[Dataset records]

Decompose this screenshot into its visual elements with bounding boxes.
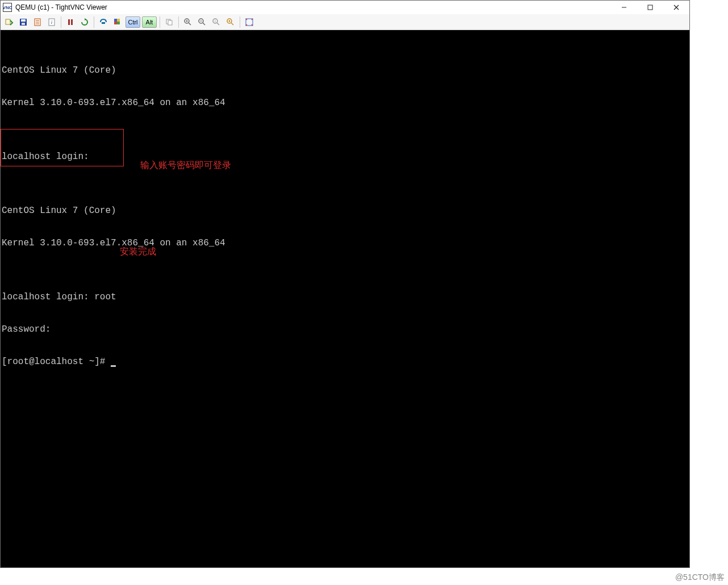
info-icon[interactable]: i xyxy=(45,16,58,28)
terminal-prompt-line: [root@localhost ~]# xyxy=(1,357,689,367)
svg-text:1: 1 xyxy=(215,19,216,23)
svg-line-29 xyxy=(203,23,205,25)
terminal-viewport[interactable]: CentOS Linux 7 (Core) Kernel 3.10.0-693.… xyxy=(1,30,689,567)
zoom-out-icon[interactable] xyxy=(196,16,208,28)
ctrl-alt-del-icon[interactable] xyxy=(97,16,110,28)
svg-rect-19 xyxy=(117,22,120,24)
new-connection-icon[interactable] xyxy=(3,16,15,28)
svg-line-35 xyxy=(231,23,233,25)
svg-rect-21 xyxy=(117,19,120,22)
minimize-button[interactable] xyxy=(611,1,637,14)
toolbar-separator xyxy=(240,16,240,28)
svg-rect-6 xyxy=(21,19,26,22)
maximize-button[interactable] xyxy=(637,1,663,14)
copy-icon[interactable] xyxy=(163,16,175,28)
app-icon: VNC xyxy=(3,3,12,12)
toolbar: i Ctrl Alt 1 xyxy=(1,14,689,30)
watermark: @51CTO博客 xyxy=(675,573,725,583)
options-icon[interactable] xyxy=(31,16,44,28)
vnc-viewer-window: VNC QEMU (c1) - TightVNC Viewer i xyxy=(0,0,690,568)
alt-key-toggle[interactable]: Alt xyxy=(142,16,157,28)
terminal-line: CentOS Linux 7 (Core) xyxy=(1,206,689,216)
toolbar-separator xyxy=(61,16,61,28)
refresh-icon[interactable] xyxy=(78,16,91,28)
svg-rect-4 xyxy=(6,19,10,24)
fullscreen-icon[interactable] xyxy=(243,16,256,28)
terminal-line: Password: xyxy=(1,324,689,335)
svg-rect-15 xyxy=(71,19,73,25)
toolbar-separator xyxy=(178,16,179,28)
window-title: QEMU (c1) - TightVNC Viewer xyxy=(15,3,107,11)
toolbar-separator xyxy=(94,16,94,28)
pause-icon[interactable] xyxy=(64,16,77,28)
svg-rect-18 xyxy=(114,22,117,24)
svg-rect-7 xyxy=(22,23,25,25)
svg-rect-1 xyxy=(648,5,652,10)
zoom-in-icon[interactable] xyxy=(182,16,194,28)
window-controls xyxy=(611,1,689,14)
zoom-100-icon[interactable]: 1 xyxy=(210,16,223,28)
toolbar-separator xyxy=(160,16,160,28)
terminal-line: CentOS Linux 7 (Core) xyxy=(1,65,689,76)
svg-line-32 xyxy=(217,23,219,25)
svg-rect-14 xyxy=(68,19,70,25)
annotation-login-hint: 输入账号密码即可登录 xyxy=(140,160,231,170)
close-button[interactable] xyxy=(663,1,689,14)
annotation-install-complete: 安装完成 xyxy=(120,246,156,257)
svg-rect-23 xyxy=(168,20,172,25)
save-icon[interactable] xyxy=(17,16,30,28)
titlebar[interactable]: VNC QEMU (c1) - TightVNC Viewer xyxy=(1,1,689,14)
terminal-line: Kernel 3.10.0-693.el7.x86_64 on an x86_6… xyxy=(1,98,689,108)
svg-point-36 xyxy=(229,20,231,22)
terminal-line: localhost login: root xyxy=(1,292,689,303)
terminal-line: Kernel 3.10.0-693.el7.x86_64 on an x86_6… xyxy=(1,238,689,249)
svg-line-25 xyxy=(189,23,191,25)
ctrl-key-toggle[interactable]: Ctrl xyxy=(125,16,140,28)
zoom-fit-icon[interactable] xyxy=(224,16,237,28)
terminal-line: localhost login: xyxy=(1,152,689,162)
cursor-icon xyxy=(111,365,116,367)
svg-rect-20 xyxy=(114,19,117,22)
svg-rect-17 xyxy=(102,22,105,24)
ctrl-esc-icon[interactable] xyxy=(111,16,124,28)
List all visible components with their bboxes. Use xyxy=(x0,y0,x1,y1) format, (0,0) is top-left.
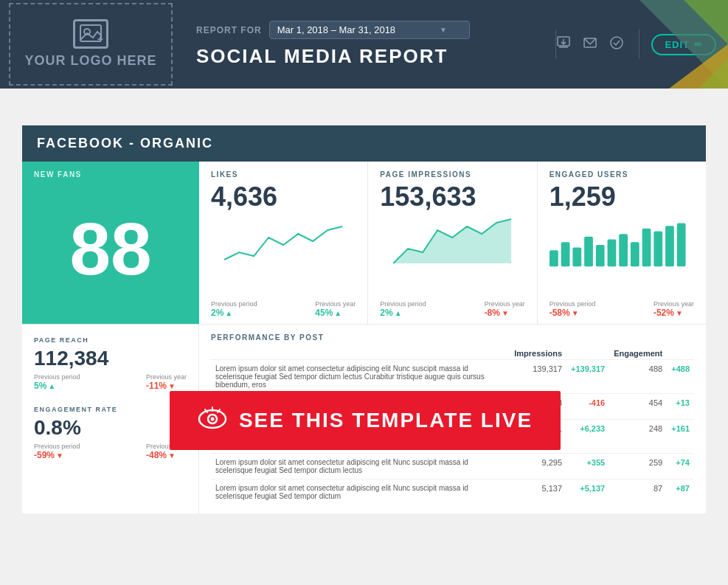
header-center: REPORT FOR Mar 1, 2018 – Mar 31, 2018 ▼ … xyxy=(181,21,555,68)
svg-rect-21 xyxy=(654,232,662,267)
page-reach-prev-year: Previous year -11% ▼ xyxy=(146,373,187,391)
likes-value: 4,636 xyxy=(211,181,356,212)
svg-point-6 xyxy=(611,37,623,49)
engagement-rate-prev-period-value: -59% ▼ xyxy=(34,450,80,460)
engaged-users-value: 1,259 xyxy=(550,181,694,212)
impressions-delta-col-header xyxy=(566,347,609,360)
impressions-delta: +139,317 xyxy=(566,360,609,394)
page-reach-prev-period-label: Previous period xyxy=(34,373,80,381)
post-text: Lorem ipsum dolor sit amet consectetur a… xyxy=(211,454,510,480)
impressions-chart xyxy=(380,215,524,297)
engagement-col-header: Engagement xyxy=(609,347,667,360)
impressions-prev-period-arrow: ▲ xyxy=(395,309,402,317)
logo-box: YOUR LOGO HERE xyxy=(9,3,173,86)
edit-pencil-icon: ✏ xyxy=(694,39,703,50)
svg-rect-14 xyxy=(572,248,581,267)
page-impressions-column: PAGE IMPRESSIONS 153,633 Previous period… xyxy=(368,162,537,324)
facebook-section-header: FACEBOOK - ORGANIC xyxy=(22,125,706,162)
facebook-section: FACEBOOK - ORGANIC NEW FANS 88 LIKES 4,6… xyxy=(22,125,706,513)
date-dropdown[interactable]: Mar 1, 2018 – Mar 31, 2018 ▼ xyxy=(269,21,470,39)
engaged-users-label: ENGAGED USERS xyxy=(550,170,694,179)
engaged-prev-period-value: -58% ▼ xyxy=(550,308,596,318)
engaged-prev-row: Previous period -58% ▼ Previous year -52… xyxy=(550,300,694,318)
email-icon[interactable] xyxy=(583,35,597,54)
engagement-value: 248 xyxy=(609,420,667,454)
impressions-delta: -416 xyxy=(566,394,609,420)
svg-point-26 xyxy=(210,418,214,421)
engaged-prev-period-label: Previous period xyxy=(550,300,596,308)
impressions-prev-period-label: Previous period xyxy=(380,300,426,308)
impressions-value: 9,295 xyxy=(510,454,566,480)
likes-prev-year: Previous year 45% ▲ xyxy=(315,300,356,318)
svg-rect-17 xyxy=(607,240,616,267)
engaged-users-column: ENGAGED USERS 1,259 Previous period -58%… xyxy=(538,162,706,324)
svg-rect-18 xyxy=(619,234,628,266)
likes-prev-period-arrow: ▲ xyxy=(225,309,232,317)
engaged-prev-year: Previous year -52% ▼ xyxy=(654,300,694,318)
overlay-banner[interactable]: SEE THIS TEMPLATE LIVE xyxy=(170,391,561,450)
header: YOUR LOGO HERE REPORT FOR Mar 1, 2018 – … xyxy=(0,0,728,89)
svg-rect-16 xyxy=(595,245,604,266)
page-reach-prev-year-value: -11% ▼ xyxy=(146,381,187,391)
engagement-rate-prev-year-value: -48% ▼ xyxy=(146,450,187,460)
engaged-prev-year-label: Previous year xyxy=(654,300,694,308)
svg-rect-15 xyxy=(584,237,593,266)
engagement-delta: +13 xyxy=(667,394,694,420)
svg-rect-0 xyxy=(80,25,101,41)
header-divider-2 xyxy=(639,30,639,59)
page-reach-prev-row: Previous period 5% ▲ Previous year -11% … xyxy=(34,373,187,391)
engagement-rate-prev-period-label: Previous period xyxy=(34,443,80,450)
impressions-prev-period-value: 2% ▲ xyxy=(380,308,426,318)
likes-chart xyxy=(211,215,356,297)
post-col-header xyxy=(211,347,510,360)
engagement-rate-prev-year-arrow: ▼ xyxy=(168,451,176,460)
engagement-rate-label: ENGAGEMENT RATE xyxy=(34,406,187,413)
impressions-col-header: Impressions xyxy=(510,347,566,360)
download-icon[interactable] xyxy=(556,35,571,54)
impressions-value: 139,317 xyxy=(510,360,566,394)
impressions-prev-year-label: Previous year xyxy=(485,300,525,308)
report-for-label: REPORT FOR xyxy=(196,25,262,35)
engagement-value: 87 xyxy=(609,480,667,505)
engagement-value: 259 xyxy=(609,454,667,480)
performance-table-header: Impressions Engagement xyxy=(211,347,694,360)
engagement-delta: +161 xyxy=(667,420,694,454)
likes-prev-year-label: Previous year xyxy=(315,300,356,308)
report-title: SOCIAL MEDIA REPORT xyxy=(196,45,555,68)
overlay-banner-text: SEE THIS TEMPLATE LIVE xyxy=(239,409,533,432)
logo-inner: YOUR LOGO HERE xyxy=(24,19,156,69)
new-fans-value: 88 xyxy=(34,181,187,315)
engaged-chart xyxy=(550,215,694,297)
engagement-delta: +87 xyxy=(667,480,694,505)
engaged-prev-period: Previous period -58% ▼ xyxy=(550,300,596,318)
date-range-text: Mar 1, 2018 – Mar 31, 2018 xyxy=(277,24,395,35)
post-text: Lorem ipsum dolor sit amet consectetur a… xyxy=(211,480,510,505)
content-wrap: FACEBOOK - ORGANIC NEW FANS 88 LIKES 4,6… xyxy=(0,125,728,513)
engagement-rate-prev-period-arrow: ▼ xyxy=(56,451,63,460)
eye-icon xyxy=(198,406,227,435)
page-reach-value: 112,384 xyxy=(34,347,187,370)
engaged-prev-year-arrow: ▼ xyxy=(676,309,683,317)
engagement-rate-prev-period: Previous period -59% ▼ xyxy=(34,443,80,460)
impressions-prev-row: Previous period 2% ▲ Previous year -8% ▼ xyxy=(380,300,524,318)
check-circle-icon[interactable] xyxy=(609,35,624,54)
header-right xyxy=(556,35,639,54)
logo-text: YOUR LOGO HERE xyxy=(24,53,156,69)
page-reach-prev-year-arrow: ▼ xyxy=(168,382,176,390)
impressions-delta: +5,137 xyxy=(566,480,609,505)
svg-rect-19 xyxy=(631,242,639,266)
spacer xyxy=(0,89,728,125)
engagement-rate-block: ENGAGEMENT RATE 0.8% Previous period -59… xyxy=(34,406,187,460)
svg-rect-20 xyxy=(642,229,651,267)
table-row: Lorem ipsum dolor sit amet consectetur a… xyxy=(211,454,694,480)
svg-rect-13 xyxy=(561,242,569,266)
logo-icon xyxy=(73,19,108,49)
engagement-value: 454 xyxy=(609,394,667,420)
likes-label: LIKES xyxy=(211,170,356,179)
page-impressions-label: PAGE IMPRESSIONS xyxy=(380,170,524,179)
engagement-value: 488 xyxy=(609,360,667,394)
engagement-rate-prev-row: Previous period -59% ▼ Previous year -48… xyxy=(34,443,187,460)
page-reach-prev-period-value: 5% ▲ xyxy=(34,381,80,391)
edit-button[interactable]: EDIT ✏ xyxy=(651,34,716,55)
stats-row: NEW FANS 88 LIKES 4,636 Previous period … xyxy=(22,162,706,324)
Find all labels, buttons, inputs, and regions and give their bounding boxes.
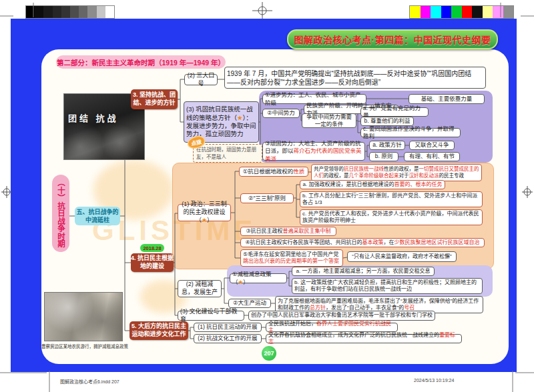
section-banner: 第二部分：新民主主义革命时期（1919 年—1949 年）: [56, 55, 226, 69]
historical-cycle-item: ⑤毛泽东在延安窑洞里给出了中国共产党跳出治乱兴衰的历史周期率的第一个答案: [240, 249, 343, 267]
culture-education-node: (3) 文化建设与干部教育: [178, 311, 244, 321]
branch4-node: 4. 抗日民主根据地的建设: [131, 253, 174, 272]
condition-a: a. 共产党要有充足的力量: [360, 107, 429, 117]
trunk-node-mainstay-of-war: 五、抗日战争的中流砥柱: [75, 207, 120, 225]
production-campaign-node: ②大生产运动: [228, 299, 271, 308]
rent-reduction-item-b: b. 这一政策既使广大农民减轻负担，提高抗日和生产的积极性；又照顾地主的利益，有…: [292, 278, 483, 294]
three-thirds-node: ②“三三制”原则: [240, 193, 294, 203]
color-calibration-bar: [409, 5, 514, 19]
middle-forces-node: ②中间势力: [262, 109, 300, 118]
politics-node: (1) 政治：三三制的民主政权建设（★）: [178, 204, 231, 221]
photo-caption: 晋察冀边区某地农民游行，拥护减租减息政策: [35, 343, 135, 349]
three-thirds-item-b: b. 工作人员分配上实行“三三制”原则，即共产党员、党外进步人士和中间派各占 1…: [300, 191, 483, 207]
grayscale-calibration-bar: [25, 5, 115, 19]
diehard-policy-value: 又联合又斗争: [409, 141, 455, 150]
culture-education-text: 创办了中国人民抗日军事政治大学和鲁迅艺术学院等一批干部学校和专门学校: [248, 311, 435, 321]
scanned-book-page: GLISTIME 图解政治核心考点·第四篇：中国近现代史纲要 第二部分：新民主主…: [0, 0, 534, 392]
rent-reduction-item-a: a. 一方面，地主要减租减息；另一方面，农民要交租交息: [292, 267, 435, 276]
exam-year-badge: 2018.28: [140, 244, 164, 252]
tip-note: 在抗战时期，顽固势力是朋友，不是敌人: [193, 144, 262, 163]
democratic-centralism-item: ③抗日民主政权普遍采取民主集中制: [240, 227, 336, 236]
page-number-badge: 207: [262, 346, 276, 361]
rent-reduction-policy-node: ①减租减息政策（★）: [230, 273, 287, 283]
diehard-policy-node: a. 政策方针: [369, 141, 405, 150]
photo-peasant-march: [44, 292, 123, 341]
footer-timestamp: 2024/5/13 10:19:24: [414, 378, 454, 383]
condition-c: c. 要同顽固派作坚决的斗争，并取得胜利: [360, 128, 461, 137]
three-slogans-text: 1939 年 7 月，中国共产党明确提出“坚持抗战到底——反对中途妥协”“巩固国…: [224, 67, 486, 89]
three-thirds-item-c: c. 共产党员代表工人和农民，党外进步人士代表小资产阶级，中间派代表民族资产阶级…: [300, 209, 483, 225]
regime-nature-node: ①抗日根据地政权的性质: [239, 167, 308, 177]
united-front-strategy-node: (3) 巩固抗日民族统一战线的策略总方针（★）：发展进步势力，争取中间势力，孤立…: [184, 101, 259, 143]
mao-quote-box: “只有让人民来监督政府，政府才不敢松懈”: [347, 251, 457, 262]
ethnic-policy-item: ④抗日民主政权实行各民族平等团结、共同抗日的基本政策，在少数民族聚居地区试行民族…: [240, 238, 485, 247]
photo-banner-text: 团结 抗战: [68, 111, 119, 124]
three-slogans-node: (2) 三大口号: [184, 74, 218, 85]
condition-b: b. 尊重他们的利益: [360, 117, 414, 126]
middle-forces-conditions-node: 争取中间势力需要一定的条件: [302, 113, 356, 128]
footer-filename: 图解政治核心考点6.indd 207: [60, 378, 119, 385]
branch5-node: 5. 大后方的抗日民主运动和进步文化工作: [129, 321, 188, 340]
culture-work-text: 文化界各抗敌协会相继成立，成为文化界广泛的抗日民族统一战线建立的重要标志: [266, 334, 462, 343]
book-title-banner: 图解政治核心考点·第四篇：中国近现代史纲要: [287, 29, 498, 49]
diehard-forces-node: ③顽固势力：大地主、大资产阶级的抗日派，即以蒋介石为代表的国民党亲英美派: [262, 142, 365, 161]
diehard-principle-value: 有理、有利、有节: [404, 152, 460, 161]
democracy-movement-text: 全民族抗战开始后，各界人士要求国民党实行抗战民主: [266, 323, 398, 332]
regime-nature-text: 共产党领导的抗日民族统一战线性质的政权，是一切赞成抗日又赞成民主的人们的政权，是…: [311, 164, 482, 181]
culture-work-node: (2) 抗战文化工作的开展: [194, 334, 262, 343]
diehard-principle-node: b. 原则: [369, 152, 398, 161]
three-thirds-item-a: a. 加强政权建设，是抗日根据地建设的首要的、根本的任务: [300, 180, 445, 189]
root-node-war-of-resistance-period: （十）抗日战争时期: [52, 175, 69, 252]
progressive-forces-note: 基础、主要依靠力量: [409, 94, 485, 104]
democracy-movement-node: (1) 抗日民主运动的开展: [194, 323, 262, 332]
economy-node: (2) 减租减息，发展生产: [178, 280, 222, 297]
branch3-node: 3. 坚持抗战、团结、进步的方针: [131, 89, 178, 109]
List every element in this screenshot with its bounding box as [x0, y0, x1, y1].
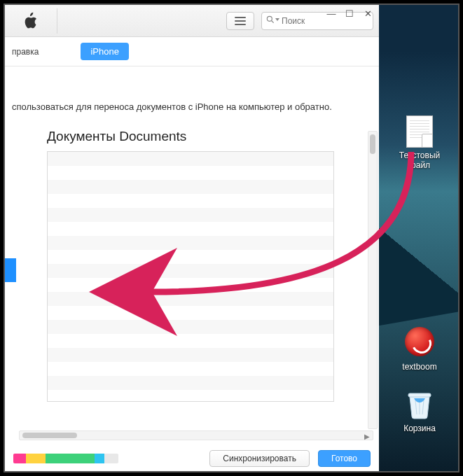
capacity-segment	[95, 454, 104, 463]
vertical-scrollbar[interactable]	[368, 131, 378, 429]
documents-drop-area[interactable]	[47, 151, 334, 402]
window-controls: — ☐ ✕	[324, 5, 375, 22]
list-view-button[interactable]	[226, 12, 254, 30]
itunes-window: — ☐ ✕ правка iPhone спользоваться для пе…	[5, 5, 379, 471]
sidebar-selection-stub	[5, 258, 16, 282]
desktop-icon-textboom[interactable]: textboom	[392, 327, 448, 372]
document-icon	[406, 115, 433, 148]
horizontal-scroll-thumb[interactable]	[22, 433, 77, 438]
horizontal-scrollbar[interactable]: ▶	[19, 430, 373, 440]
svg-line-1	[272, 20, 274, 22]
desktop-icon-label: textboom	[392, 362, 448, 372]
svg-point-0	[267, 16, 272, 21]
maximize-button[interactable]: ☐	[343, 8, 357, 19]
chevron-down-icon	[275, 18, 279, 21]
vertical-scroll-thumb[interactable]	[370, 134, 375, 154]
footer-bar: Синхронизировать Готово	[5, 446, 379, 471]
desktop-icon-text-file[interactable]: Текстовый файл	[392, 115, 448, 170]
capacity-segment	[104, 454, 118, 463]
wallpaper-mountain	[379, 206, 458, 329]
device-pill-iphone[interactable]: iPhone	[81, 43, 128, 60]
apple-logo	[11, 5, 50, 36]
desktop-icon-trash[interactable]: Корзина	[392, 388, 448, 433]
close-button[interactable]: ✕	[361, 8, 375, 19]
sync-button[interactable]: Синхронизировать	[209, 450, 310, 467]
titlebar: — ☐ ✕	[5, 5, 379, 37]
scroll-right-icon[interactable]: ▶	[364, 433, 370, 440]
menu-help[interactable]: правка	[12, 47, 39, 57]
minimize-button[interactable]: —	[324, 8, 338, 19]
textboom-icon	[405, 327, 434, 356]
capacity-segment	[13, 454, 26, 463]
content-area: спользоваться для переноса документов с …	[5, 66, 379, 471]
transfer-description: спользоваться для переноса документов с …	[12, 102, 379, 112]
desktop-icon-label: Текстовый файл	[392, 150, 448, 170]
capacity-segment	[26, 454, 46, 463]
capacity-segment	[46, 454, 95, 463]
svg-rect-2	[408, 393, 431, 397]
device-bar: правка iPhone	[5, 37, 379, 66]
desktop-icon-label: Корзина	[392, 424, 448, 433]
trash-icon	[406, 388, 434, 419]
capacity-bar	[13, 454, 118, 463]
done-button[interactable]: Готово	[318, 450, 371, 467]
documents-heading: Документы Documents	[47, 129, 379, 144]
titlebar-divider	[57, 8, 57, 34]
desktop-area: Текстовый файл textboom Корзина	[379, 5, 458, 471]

[/Dataset records]

■ **Work required**
Only the lines above that include the word "titlebar" belong in the answer; copy each one.

■ **Reply to the exercise**
titlebar[interactable]: VNC QEMU (c1) - TightVNC Viewer xyxy=(1,1,689,14)
titlebar: — ☐ ✕	[5, 5, 379, 37]
titlebar-divider	[57, 8, 57, 34]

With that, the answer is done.